Sunday 18 September 2011

TAX DOLLARS OUT BUSH




I trust the people of Tamworth take full advantage of their new $43 million dam upgrade, new $220 million hospital, new $42 million cancer centre, new $10 million maternity wing (designed to “make life less stressful for mums and dads”), new $20 million medical school facilities, new $2.4 million disability services, new $4.3 million GP Super Clinic, new $1.6 million youth care program (advice on drugs, alcohol etc), new flying school and – not to be confused with it – new Centacare pilot program.
It’s a hefty bill. And the rest of us are paying for it, every day.
Thanks to these and many others worthy items bestowed upon the electorates of Tony Windsor and Rob Oakeshott, such as the NBN start-up (seven customers and climbing) and a new Rural Financial Counseling service (to advise on how best to get money out of governments, perhaps?) the rest of Australia is forced to endure one of the least popular, least effective and least competent federal governments in our history.
Mischievously, Tony Windsor attempted to deflect attention from his role in anointing the Gillard government by claiming that Tony Abbott had offered to “sell his arse” in order to be Prime Minister.
In contrast Julia made no such anatomical offer. Instead she just sold the rest of us - down the river.
How ethical is the horse-trading which saw the two grinning Independents grab a wheelbarrow full of goodies for themselves in exchange for guaranteeing Julia Gillard and Bob Brown the keys to the nation's treasury?
“If a firm were to favour a company owned by a Director,” wrote Alan Moran, Director of the Institute of Public Affairs, “the activity would be recognised as theft from other shareholders. The Director would face jail.”
Yet in politics, particularly where minority governments are concerned, the granting of gifts to the favoured few is as old as democracy itself. Some argue that such trading is in fact the cornerstone of the democratic process.

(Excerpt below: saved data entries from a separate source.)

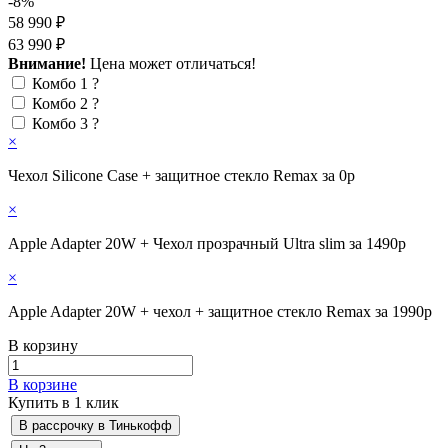
-8%
58 990 ₽
63 990 ₽
Внимание!
Цена может отличаться!
Комбо 1
?
Комбо 2
?
Комбо 3
?
×
Чехол Silicone Case + защитное стекло Remax за 0р
×
Apple Adapter 20W + Чехол прозрачный Ultra slim за 1490р
×
Apple Adapter 20W + чехол + защитное стекло Remax за 1990р
В корзину
В корзине
Купить в 1 клик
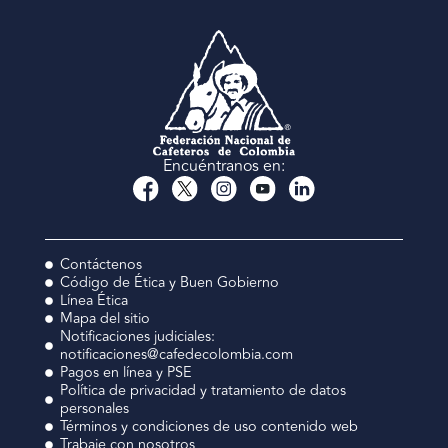
Encuéntranos en:
Contáctenos
Código de Ética y Buen Gobierno
Línea Ética
Mapa del sitio
Notificaciones judiciales:
notificaciones@cafedecolombia.com
Pagos en línea y PSE
Política de privacidad y tratamiento de datos
personales
Términos y condiciones de uso contenido web
Trabaje con nosotros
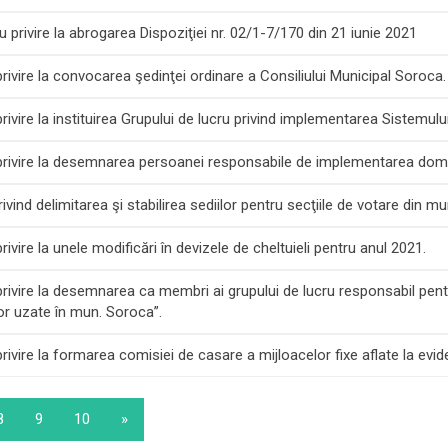
privire la abrogarea Dispoziţiei nr. 02/1-7/170 din 21 iunie 2021
ivire la convocarea şedinţei ordinare a Consiliului Municipal Soroca.
vire la instituirea Grupului de lucru privind implementarea Sistemulu
privire la desemnarea persoanei responsabile de implementarea dom
ind delimitarea şi stabilirea sediilor pentru secţiile de votare din mu
vire la unele modificări în devizele de cheltuieli pentru anul 2021.
ivire la desemnarea ca membri ai grupului de lucru responsabil pent
lor uzate în mun. Soroca”.
vire la formarea comisiei de casare a mijloacelor fixe aflate la evide
8
9
10
»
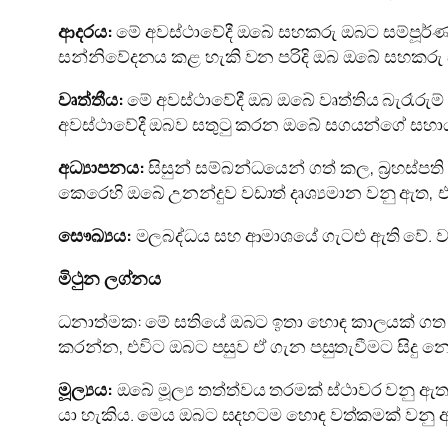
ආදරය:
මේ අවස්ථාවේදී ඔබේ සහකරු ඔබට සම්පූර්
සන්නිවේදනය කළ හැකි වන පරිදි ඔබ ඔබේ සහකරු ස
වෘත්තීය:
මේ අවස්ථාවේදී ඔබ ඔබේ වෘත්තිය බැරෑරුම්
අවස්ථාවේදී ඔබව සතුටු කරන ඔබේ සගයන්ගේ සහා
අධ්‍යාපනය:
සිසුන් සම්බන්ධයෙන් ගත් කල, බ්‍රහස්
කෙරෙහි ඔබේ උනන්දුව වඩාත් දෘශ්‍යමාන වනු ඇත, 
සෞඛ්‍යය:
මලබද්ධය සහ ආමාශයේ ගැටළු ඇති වේ. වැ
මිථුන ලග්නය
ධනාත්මක: මේ සතියේ ඔබට ඉතා හොඳ කාලයක් ගත කිර
කරන්න, එවිට ඔබට පසුව ඒ ගැන පසුතැවීමට සිදු න
මූල්‍යය:
ඔබේ මූල්‍ය තත්ත්වය තරමක් ස්ථාවර වනු 
යා හැකිය. මෙය ඔබට සදහටම හොඳ වත්කමක් වනු 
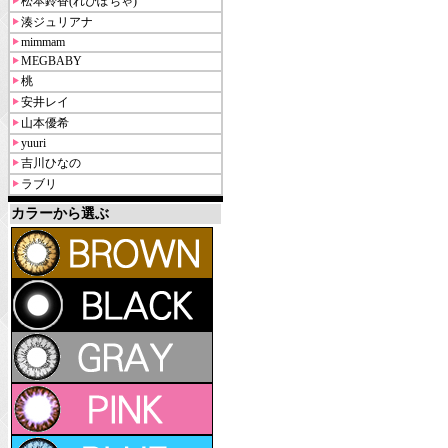
松本鈴香(れぴぽちゃ)
湊ジュリアナ
mimmam
MEGBABY
桃
安井レイ
山本優希
yuuri
吉川ひなの
ラブリ
カラーから選ぶ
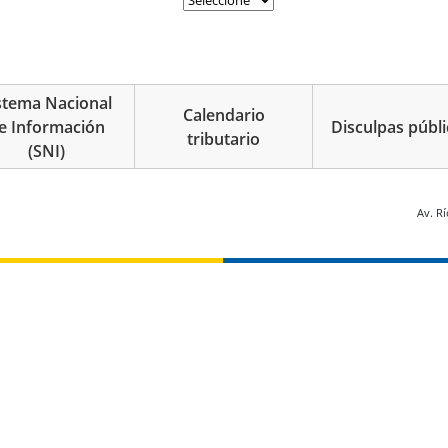
stema Nacional
Calendario
e Información
Disculpas públi
tributario
(SNI)
 página
Av. R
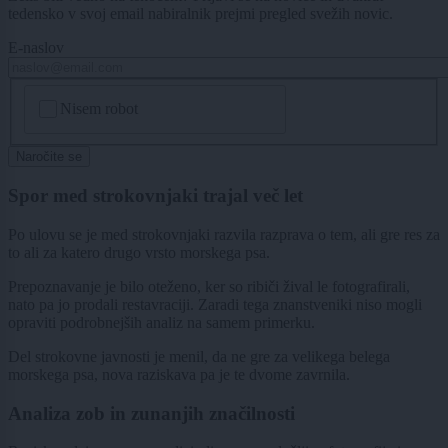
tedensko v svoj email nabiralnik prejmi pregled svežih novic.
E-naslov
CAPTCHA
Nisem robot
Naročite se
Spor med strokovnjaki trajal več let
Po ulovu se je med strokovnjaki razvila razprava o tem, ali gre res za
to ali za katero drugo vrsto morskega psa.
Prepoznavanje je bilo oteženo, ker so ribiči žival le fotografirali,
nato pa jo prodali restavraciji. Zaradi tega znanstveniki niso mogli
opraviti podrobnejših analiz na samem primerku.
Del strokovne javnosti je menil, da ne gre za velikega belega
morskega psa, nova raziskava pa je te dvome zavrnila.
Analiza zob in zunanjih značilnosti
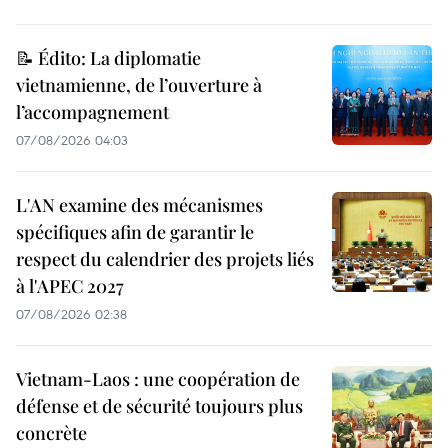
📝 Édito: La diplomatie
vietnamienne, de l’ouverture à
l’accompagnement
07/08/2026 04:03
L'AN examine des mécanismes
spécifiques afin de garantir le
respect du calendrier des projets liés
à l'APEC 2027
07/08/2026 02:38
Vietnam-Laos : une coopération de
défense et de sécurité toujours plus
concrète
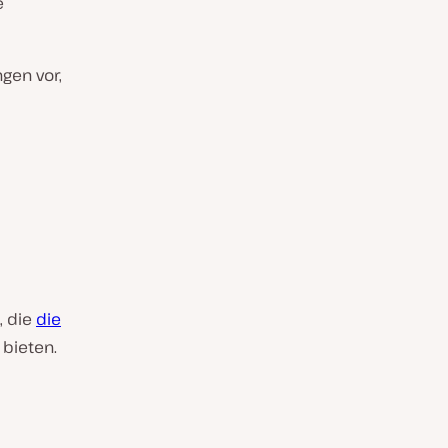
e
gen vor,
, die
die
bieten.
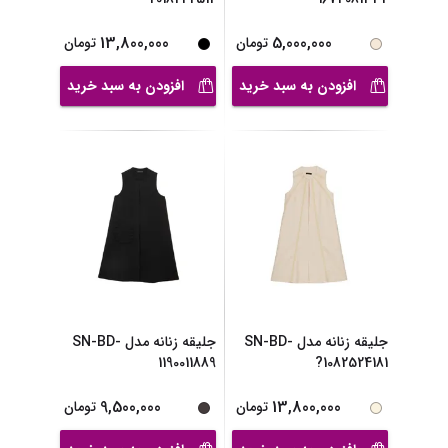
13,800,000
5,000,000
تومان
تومان
افزودن به سبد خرید
افزودن به سبد خرید
جلیقه زنانه مدل SN-BD-
جلیقه زنانه مدل SN-BD-
1190011889
1082524181?
9,500,000
13,800,000
تومان
تومان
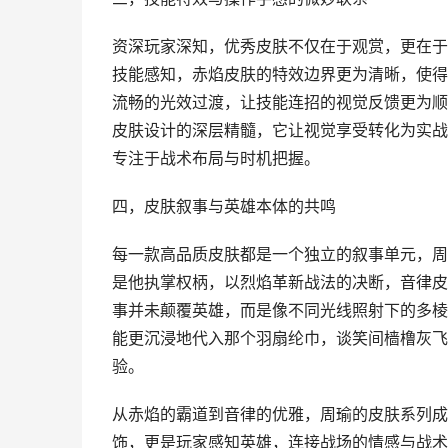
资深玩家深知，优秀皮肤不仅在于观赏，更在于
技能感知，赤焰皮肤的特效边界更为清晰，使得
流畅的光效过渡，让技能连招的视觉反馈更为顺
皮肤设计的深层精髓，它让视觉享受转化为实战
专注于战术布局与时机把握。
四，皮肤叙事与英雄本体的共鸣
每一款高品质皮肤都是一个独立的叙事单元，周
是他执掌权柄，以烈焰革新战法的决断，音律皮
事并未颠覆英雄，而是像不同光线照射下的多棱
能更沉浸地代入那个羽扇纶巾，谈笑间樯橹灰飞
验。
从赤焰的霸道到音律的优雅，周瑜的皮肤系列成
饰，更是玩家感知英雄，连接战场的情感与战术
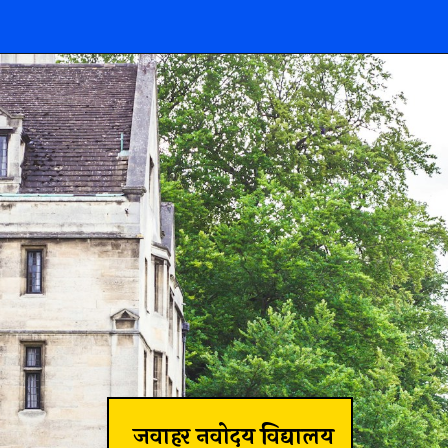
जवाहर नवोदय विद्यालय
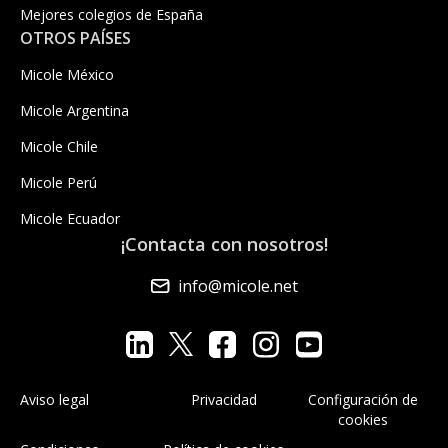
Mejores colegios de España
OTROS PAÍSES
Micole México
Micole Argentina
Micole Chile
Micole Perú
Micole Ecuador
¡Contacta con nosotros!
info@micole.net
Aviso legal
Privacidad
Configuración de
cookies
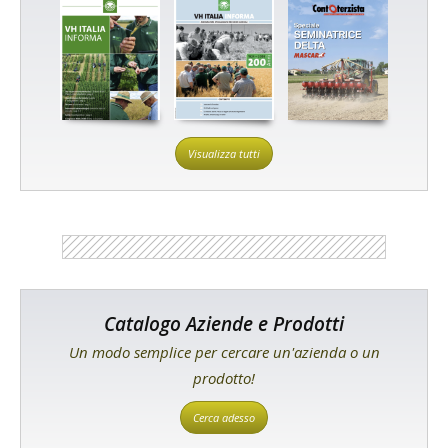
Visualizza tutti
Catalogo Aziende e Prodotti
Un modo semplice per cercare un'azienda o un
prodotto!
Cerca adesso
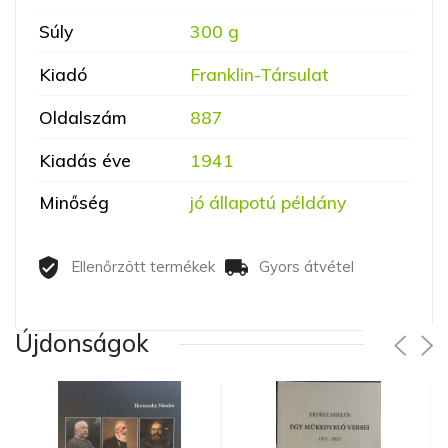
Súly
300 g
Kiadó
Franklin-Társulat
Oldalszám
887
Kiadás éve
1941
Minőség
jó állapotú példány
Ellenőrzött termékek
Gyors átvétel
Újdonságok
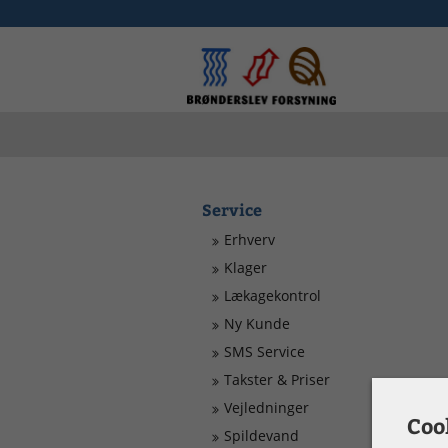
Service
Erhverv
Klager
Lækagekontrol
Ny Kunde
SMS Service
Takster & Priser
Vejledninger
Coo
Spildevand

Under this theory, parliament is nothing more than a struggle between different lobby groups or tribes vying to grab as much of the national coin for themselves as possible, like a flock of gulls skirmishing over a discarded bag of fish guts. Indeed, isn't that the role of our elected representatives? To make a list of promises and then gallop off to the seat of power and come back laden with as much loot as they can fit in their saddlebags?
Country Independent and equine enthusiast Tony Windsor clearly thinks so. On his website, he brags: “My use of balance of power is achieving outcomes the Nationals were never able to.” On the ABC’s Q&A program earlier in the year he gleefully spelled out how he had piled his plate high at the Gillard smorgasbord. When a member of the audience asked “if we had a Tony Windsor as our local member, would our streets be paved with gold?” he smugly responded “Would silver do?” He then explained that “country people (have) always had that power and what I've tried to do is encourage people… to use the hung parliament to advantage in terms of this.”
Clearly, what Tony advocates is a system whereby the rest of the country is permanently held to ransom by a group of “balance-of-power” rural Independents. Taken to its logical conclusion, government business would be reduced to seat-by-seat bribery. (Readers more familiar with the corridors of power are probably struggling to think of any other definition of our current parliamentary system.) But again, what are the ethics? Just because "everybody does it" doesn't necessarily make it right.
"A democracy... can only exist until the voters discover that they can vote themselves largesse from the public treasury. From that moment on, the majority always votes for the candidates promising the most benefits from the public purse." This quote, attributed to 18th century historian Fraser Tytler, seems to be what Tony has in mind. But you don't have to be a maths genius, or indeed the Treasurer, to recognize that this system is ultimately doomed to empty the coffers. Ethically, it is clearly "wrong."
It is also "wrong" if the upshot of the horse-trading is a government that the rest of the country clearly can't stomach. Those who benefit from the current arrangement are fond of repeating the idiotic claim that "this is the government the country voted for." Er, no we didn’t. Only a measly 2.52% of us put down an Independent as our first choice. There is not a single voter in Australia who coveted a hung parliament with power resting in the hands of Windsor and Oakeshott, other than possibly Windsor and Oakeshott.
The "largesse" Tytler refers to in Oakeshott’s electorate of Lyne includes a multi-billion dollar grab-bag of goodies similar to Tony’s; such as hospitals, road upgrades, bridges and so on. Despite all that, one opinion poll puts his local support at less than 17%.

In exchange, the rest of the country gets lumbered with a government that after less than a year has the lowest polling figures ever, is introducing a tax the vast majority of people - according to repeated opinion polls - do not want, has made fools of us on the international stage over our on-again, off-again exports of both live cattle and live children, has had its flagship policy torn to shreds by the High Court and is so busy protecting one scandal-ridden MP that it is unable to worry about protecting the nation from the gathering clouds of rising unemployment and the next international financial crisis. Hardly a great bargain.        

John Howard recently said that “both Oakeshott and Windsor, if they run (again), will lose their seats.” Hopefully that means Tony can keep his derriere intact.